Like Adam in the beginning, like Lazarus in this morning’s Gospel, and like the Lord Jesus in His Resurrection from the dead, so does the Word of Christ raise you from the dust of the earth and breath His Life-giving Holy Spirit into your flesh. That will certainly be true on the last day, when He raises your body from its resting place and glorifies it with His own glory in heaven. But already here and now it is true in His preaching of the Gospel to you, in His Word of forgiveness, which undoes the power of sin and death and pours out the Spirit of God upon you.

That daily resurrection does not compromise nor contradict your human nature, but it confirms your true humanity, like that of Christ Jesus, in faith and love. It does not cancel out your personality, nor deny your feelings and emotions, but it leaves all of these intact while cleansing them of sin and renewing who you are as a child of God in Christ. It does not deny or forbid your tears, but hallows them with the tears that Christ has wept for you. It does not prevent you from mourning, but enables you to mourn in the peace of Christ and the hope of His Resurrection.

Your daily resurrection by the Gospel of forgiveness surely does not mean that you must be happy about death, or cavalier about it, whether your own or others; nor that you must embrace it with joy and gladness. Death is not your friend, but Jesus is.

Death remains the last great enemy, which Christ Jesus, the Son of Man, tramples beneath His own mortally wounded feet. He does not befriend death, but He defeats it in Himself — by submitting Himself to death in order to burst it apart from the inside-out. He calls you out of death into life by the Gospel, as He called Lazarus forth out of the tomb, because He has gone into hades Himself and has come out again in victory, into the land of the living.

You share His victory over death and the grave, and you share His life in both body and soul, now and forever, because the Spirit of Him who raised Jesus from the dead now dwells in you through the Gospel. He strengthens you in faith and love, helps you in your weakness, intercedes for you when your groans are too deep for words, and grants you courage and peace in the face of death.

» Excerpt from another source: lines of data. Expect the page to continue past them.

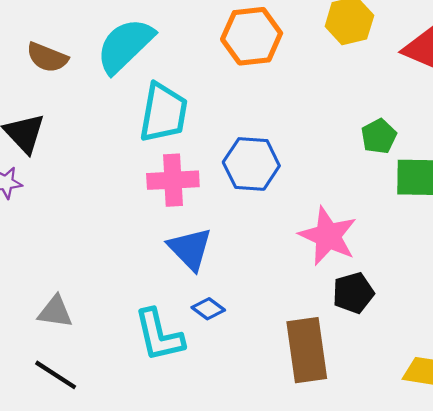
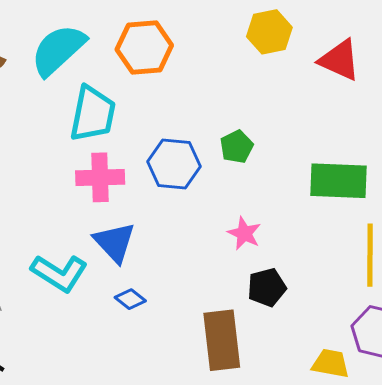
orange hexagon: (252, 36) -> (144, 47), moved
green pentagon: (379, 136) -> (237, 147), moved
pink star: (328, 236) -> (244, 233), size x0.6
cyan L-shape: (159, 335) -> (59, 273), moved, turned -46

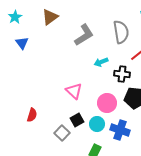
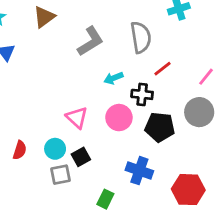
pink circle: (107, 103) -> (119, 118), moved
cyan circle: (97, 124) -> (55, 149), moved
gray square: (62, 133) -> (61, 175), turned 35

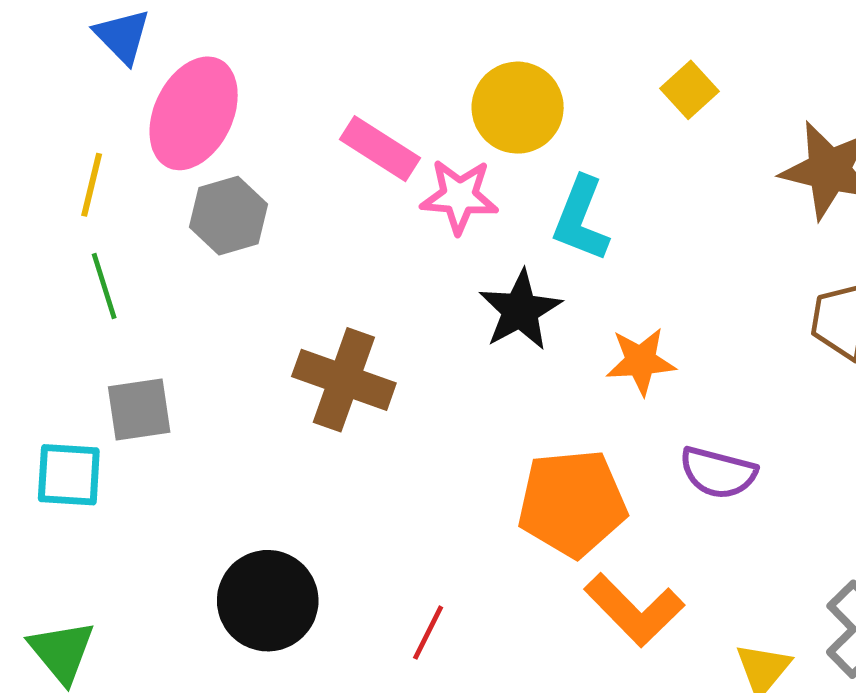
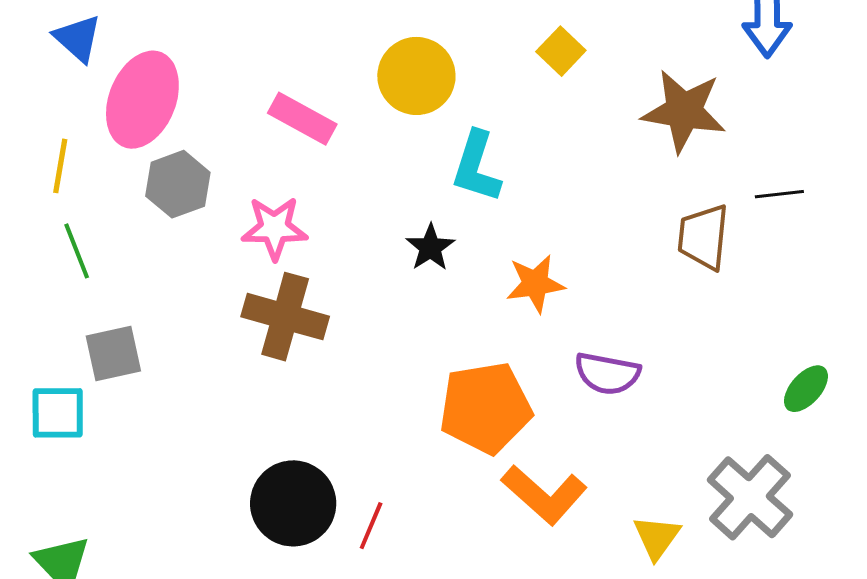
pink star: (459, 196) -> (274, 228), moved
black star: (520, 310) -> (430, 247), size x0.7
black circle: (268, 601) -> (293, 503), moved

As all of this is for your body, also, the Lord Jesus not only pours out His Spirit upon you, but He gives to you His Body to eat and pours out His Blood for you to drink. This is spiritual food for your body as well as your soul. Given with His Word, it forgives you all your sins, and it enlivens you with Christ Jesus for life everlasting. Indeed, as this Body and Blood of the crucified and risen Lord Jesus are given into your mortal body of flesh and blood, death is served notice that it shall not be able to keep your body, no more than it could hold His. When death lays hold of you, it lays hold of Christ Jesus, and it is defeated. Thus do you live and believe in Him, and even though you die, yet shall you live.

He has not come too late to help you, dear friend of Jesus. He has not shut His ears to your fervent pleas and desperate prayers, nor does He delay in order to hurt or harm you. He rather moves in love to save you, not from the Cross, but by the Cross, for the resurrection and the life everlasting. As He bears your sins to atone for them, and as He shares your sadness, so does He share His joy and gladness with you — which is neither denied nor washed away by your tears. Whatever weeping remains for the night, He weeps with you, until the dawning of that eternal Day when He shall wipe away every tear from your eyes, and there shall be no more sickness, sorrow, sin or death; for all of these things shall have passed away, but Christ Jesus shall remain.

In the Name + of the Father and of the Son and of the Holy Spirit. Amen.

2 comments:

Rev. James Leistico said...

wonderful - I'm borrowing a few phrases for today. The people of South Bend are truly blessed to have a shepherd (two actually) who point so powerfully to the great Shepherd of the Sheep raised from the dead.

Rev. Rick Stuckwisch said...

Thank you, Brother James. Christ be praised! God bless you and yours in your faithful service in the Lord's Name.